* [Required work] The lines from the start of the records below through the line containing "terugkeert naar zijn" are to be copied exactly, both ends included, with nothing added.

* [Excerpted records]
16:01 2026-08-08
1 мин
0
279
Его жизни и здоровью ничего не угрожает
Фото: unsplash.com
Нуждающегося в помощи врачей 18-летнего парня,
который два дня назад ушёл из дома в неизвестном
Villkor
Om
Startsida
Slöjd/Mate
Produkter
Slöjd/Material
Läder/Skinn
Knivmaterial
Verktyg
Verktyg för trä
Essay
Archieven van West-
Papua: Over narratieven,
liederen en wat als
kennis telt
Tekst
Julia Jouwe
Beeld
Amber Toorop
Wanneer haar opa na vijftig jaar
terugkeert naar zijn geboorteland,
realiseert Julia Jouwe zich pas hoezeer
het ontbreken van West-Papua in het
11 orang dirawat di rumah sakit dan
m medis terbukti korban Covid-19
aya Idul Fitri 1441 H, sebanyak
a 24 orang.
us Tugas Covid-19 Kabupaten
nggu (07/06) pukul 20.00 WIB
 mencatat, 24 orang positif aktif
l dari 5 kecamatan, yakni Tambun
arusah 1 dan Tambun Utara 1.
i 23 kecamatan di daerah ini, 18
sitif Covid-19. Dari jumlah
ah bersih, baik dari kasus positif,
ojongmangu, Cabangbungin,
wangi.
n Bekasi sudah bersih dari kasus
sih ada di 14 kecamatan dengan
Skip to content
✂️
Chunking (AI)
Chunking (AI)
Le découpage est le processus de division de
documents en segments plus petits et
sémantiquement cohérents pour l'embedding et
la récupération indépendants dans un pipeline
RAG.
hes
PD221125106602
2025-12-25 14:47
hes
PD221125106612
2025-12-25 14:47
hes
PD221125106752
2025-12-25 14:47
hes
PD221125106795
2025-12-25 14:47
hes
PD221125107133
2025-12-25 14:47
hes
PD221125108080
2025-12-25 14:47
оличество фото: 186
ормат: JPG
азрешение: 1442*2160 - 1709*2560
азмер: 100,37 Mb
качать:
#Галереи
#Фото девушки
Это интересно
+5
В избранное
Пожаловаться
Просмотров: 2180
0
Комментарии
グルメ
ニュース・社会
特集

* [Task response]
16:01 2026-08-08
1 мин
0
279
Его жизни и здоровью ничего не угрожает
Фото: unsplash.com
Нуждающегося в помощи врачей 18-летнего парня,
который два дня назад ушёл из дома в неизвестном
Villkor
Om
Startsida
Slöjd/Mate
Produkter
Slöjd/Material
Läder/Skinn
Knivmaterial
Verktyg
Verktyg för trä
Essay
Archieven van West-
Papua: Over narratieven,
liederen en wat als
kennis telt
Tekst
Julia Jouwe
Beeld
Amber Toorop
Wanneer haar opa na vijftig jaar
terugkeert naar zijn geboorteland,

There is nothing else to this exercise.